**The data**
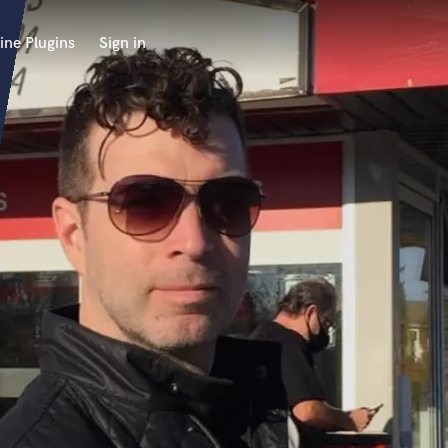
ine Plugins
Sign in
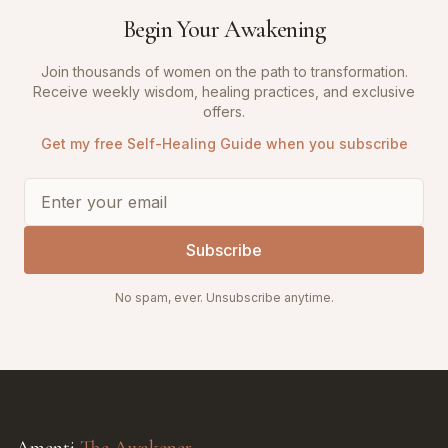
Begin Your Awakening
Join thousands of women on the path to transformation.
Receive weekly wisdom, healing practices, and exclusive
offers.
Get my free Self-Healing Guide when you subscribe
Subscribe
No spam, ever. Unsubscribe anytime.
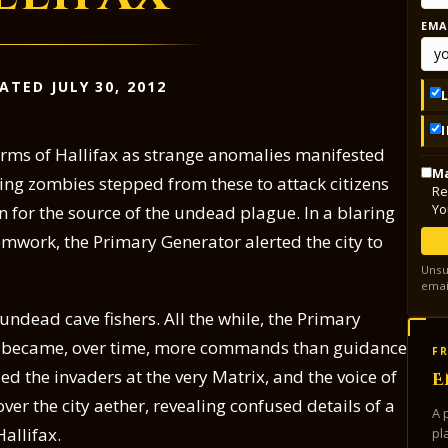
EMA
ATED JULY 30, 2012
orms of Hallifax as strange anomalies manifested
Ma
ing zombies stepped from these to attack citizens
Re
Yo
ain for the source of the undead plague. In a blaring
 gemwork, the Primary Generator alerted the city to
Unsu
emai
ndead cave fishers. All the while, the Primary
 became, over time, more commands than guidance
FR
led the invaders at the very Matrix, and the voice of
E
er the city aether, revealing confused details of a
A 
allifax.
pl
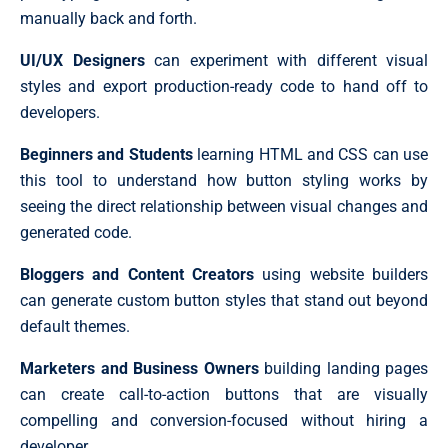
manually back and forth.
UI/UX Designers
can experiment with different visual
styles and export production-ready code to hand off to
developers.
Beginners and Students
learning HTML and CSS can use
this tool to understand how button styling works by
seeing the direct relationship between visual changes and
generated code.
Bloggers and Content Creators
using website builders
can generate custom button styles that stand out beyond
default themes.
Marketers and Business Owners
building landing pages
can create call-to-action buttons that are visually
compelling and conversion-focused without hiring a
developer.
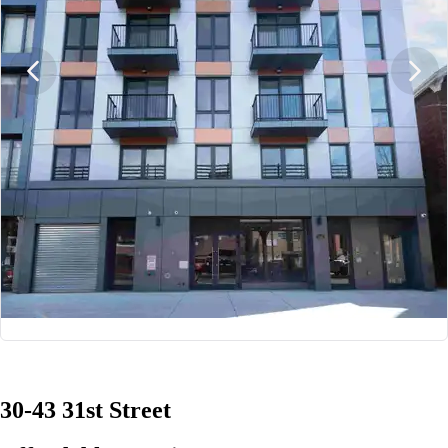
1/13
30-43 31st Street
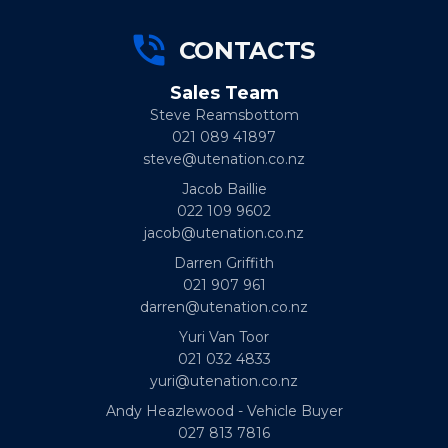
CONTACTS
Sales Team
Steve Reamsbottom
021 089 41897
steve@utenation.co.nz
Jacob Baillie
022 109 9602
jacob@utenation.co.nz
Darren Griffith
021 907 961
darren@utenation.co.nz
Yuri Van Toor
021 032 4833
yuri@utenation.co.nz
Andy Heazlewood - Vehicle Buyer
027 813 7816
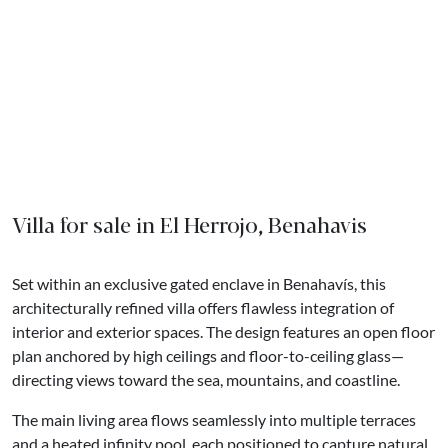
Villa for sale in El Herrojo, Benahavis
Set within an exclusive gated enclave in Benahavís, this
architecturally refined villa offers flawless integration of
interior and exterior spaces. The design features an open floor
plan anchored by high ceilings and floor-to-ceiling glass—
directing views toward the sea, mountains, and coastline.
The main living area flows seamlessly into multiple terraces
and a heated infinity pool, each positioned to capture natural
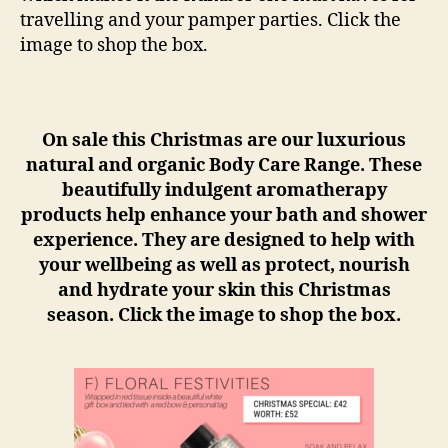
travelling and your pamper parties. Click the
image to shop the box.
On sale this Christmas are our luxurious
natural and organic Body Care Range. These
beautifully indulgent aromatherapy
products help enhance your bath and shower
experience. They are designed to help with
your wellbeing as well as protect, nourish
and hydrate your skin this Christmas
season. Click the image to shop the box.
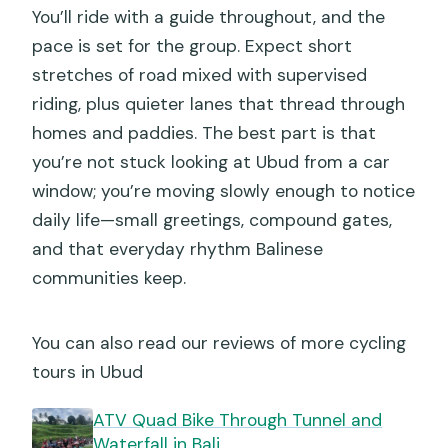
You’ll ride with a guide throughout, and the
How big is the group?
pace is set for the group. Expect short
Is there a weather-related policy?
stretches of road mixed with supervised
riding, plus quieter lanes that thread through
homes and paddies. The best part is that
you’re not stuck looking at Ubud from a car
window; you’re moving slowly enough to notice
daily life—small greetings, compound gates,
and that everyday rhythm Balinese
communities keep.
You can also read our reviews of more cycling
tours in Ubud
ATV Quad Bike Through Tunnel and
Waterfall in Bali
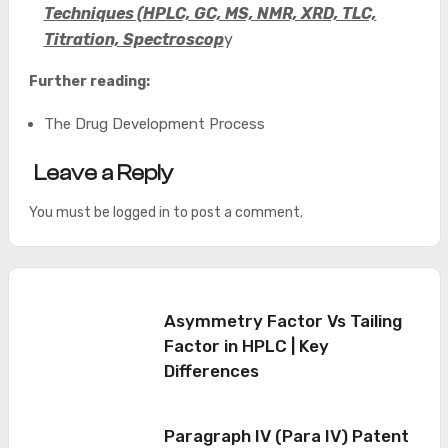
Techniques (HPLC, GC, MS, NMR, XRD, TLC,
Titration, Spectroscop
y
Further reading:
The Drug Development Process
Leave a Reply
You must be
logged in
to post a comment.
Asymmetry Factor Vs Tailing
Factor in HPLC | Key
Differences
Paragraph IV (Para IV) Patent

**Task details**
The output has to match the data above line for line, except that pictures are dropped.

**Solved exercise**
ine Plugins
Sign in
Begin Your Awakening
Join thousands of women on the path to transformation.
Receive weekly wisdom, healing practices, and exclusive
offers.
Get my free Self-Healing Guide when you subscribe
Subscribe
No spam, ever. Unsubscribe anytime.
EMA
ATED JULY 30, 2012
orms of Hallifax as strange anomalies manifested
Ma
ing zombies stepped from these to attack citizens
Re
Yo
ain for the source of the undead plague. In a blaring
 gemwork, the Primary Generator alerted the city to
Unsu
emai
ndead cave fishers. All the while, the Primary
 became, over time, more commands than guidance
FR
led the invaders at the very Matrix, and the voice of
E
er the city aether, revealing confused details of a
A 
allifax.
pl
manually back and forth.
UI/UX Designers
can experiment with different visual
styles and export production-ready code to hand off to
developers.
Beginners and Students
learning HTML and CSS can use
this tool to understand how button styling works by
seeing the direct relationship between visual changes and
generated code.
Bloggers and Content Creators
using website builders
can generate custom button styles that stand out beyond
default themes.
Marketers and Business Owners
building landing pages
can create call-to-action buttons that are visually
compelling and conversion-focused without hiring a
developer.
1/13
30-43 31st Street
CONTACTS
Sales Team
Steve Reamsbottom
021 089 41897
steve@utenation.co.nz
Jacob Baillie
022 109 9602
jacob@utenation.co.nz
Darren Griffith
021 907 961
darren@utenation.co.nz
Yuri Van Toor
021 032 4833
yuri@utenation.co.nz
Andy Heazlewood - Vehicle Buyer
027 813 7816
Villa for sale in El Herrojo, Benahavis
Set within an exclusive gated enclave in Benahavís, this
architecturally refined villa offers flawless integration of
interior and exterior spaces. The design features an open floor
plan anchored by high ceilings and floor-to-ceiling glass—
directing views toward the sea, mountains, and coastline.
The main living area flows seamlessly into multiple terraces
and a heated infinity pool, each positioned to capture natural
travelling and your pamper parties. Click the
image to shop the box.
On sale this Christmas are our luxurious
natural and organic Body Care Range. These
beautifully indulgent aromatherapy
products help enhance your bath and shower
experience. They are designed to help with
your wellbeing as well as protect, nourish
and hydrate your skin this Christmas
season. Click the image to shop the box.
You’ll ride with a guide throughout, and the
How big is the group?
pace is set for the group. Expect short
Is there a weather-related policy?
stretches of road mixed with supervised
riding, plus quieter lanes that thread through
homes and paddies. The best part is that
you’re not stuck looking at Ubud from a car
window; you’re moving slowly enough to notice
daily life—small greetings, compound gates,
and that everyday rhythm Balinese
communities keep.
You can also read our reviews of more cycling
tours in Ubud
ATV Quad Bike Through Tunnel and
Waterfall in Bali
Techniques (HPLC, GC, MS, NMR, XRD, TLC,
Titration, Spectroscop
y
Further reading:
The Drug Development Process
Leave a Reply
You must be
logged in
to post a comment.
Asymmetry Factor Vs Tailing
Factor in HPLC | Key
Differences
Paragraph IV (Para IV) Patent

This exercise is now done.